# EXERCISE REQUIREMENTS
Write out every entry below word for word, leaving nothing out.

# RECORDS
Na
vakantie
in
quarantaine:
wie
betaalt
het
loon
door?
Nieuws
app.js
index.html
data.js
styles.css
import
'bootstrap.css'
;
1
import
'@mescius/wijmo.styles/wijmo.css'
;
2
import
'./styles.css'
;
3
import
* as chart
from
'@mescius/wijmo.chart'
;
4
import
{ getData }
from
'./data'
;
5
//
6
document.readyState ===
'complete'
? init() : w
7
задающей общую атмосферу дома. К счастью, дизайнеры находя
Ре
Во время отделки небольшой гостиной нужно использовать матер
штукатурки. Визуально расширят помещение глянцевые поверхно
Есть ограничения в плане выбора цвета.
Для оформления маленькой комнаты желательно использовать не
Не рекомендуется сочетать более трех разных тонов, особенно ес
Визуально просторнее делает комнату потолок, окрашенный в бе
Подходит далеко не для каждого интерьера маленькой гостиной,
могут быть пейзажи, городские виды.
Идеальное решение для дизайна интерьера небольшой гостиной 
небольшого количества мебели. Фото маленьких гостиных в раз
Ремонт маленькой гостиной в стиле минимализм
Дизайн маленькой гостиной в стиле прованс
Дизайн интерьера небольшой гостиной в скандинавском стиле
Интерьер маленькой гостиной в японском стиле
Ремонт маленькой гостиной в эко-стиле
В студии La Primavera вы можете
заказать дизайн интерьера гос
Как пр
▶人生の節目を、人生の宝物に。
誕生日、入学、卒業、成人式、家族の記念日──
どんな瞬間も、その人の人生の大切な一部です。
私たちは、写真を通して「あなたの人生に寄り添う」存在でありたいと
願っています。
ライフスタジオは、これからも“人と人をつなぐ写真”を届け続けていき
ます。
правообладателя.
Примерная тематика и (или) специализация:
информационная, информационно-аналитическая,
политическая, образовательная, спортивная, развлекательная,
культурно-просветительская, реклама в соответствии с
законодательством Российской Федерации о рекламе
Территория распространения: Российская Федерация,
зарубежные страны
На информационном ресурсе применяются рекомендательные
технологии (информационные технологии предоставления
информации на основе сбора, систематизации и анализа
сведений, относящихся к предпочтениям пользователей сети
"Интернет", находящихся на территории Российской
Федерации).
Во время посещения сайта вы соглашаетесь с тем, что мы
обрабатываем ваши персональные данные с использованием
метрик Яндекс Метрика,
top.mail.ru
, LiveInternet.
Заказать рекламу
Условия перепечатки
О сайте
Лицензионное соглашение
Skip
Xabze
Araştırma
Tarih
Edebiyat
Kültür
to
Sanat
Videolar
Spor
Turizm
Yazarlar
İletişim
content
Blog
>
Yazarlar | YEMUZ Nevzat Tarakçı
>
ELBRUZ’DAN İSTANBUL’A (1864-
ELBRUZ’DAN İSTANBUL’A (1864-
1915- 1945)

# SOLUTION FOR THIS TASK
Na
vakantie
in
quarantaine:
wie
betaalt
het
loon
door?
Nieuws
app.js
index.html
data.js
styles.css
import
'bootstrap.css'
;
1
import
'@mescius/wijmo.styles/wijmo.css'
;
2
import
'./styles.css'
;
3
import
* as chart
from
'@mescius/wijmo.chart'
;
4
import
{ getData }
from
'./data'
;
5
//
6
document.readyState ===
'complete'
? init() : w
7
задающей общую атмосферу дома. К счастью, дизайнеры находя
Ре
Во время отделки небольшой гостиной нужно использовать матер
штукатурки. Визуально расширят помещение глянцевые поверхно
Есть ограничения в плане выбора цвета.
Для оформления маленькой комнаты желательно использовать не
Не рекомендуется сочетать более трех разных тонов, особенно ес
Визуально просторнее делает комнату потолок, окрашенный в бе
Подходит далеко не для каждого интерьера маленькой гостиной,
могут быть пейзажи, городские виды.
Идеальное решение для дизайна интерьера небольшой гостиной 
небольшого количества мебели. Фото маленьких гостиных в раз
Ремонт маленькой гостиной в стиле минимализм
Дизайн маленькой гостиной в стиле прованс
Дизайн интерьера небольшой гостиной в скандинавском стиле
Интерьер маленькой гостиной в японском стиле
Ремонт маленькой гостиной в эко-стиле
В студии La Primavera вы можете
заказать дизайн интерьера гос
Как пр
▶人生の節目を、人生の宝物に。
誕生日、入学、卒業、成人式、家族の記念日──
どんな瞬間も、その人の人生の大切な一部です。
私たちは、写真を通して「あなたの人生に寄り添う」存在でありたいと
願っています。
ライフスタジオは、これからも“人と人をつなぐ写真”を届け続けていき
ます。
правообладателя.
Примерная тематика и (или) специализация:
информационная, информационно-аналитическая,
политическая, образовательная, спортивная, развлекательная,
культурно-просветительская, реклама в соответствии с
законодательством Российской Федерации о рекламе
Территория распространения: Российская Федерация,
зарубежные страны
На информационном ресурсе применяются рекомендательные
технологии (информационные технологии предоставления
информации на основе сбора, систематизации и анализа
сведений, относящихся к предпочтениям пользователей сети
"Интернет", находящихся на территории Российской
Федерации).
Во время посещения сайта вы соглашаетесь с тем, что мы
обрабатываем ваши персональные данные с использованием
метрик Яндекс Метрика,
top.mail.ru
, LiveInternet.
Заказать рекламу
Условия перепечатки
О сайте
Лицензионное соглашение
Skip
Xabze
Araştırma
Tarih
Edebiyat
Kültür
to
Sanat
Videolar
Spor
Turizm
Yazarlar
İletişim
content
Blog
>
Yazarlar | YEMUZ Nevzat Tarakçı
>
ELBRUZ’DAN İSTANBUL’A (1864-
ELBRUZ’DAN İSTANBUL’A (1864-
1915- 1945)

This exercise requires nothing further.